- [What to do]:
How many lines in the data below include the word "государственной"? State the number alone.
____ Given data
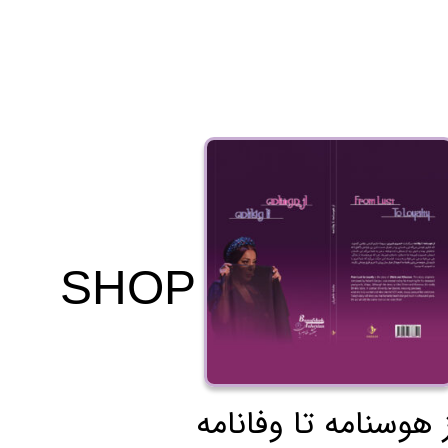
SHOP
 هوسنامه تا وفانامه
________
____ Given data
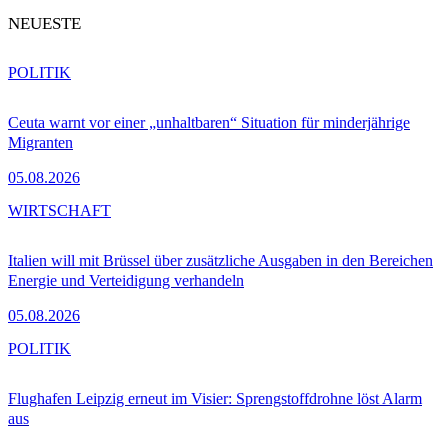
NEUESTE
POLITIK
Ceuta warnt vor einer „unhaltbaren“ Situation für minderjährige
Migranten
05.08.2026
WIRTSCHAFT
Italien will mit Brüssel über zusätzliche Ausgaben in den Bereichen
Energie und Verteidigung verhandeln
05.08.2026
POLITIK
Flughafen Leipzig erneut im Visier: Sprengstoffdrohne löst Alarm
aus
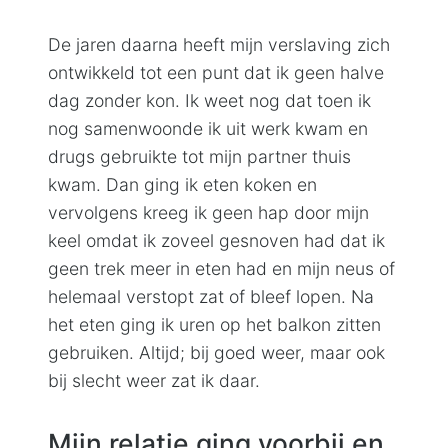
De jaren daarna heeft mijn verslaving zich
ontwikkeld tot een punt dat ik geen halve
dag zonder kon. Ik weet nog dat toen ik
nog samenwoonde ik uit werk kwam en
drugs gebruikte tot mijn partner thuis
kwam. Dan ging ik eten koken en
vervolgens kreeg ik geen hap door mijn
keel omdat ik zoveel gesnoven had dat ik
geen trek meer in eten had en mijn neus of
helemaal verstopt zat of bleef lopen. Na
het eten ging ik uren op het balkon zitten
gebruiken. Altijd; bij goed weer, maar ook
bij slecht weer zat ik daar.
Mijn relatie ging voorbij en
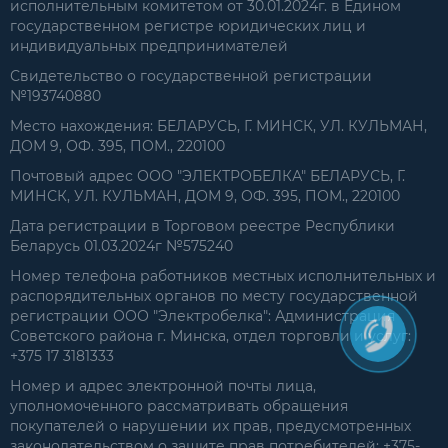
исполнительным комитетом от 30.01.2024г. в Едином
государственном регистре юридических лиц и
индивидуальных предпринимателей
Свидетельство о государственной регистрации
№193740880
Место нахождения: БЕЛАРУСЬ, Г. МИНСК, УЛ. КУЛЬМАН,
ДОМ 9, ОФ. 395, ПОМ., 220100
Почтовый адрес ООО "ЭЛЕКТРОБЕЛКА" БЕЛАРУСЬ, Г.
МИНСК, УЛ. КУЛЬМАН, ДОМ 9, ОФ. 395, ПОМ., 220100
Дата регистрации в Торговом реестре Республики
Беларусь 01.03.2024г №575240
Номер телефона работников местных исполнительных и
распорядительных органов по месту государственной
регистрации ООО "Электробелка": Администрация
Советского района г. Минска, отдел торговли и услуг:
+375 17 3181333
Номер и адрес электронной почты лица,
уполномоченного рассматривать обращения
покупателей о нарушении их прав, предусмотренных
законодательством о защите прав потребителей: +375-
________
- [Reply]:
2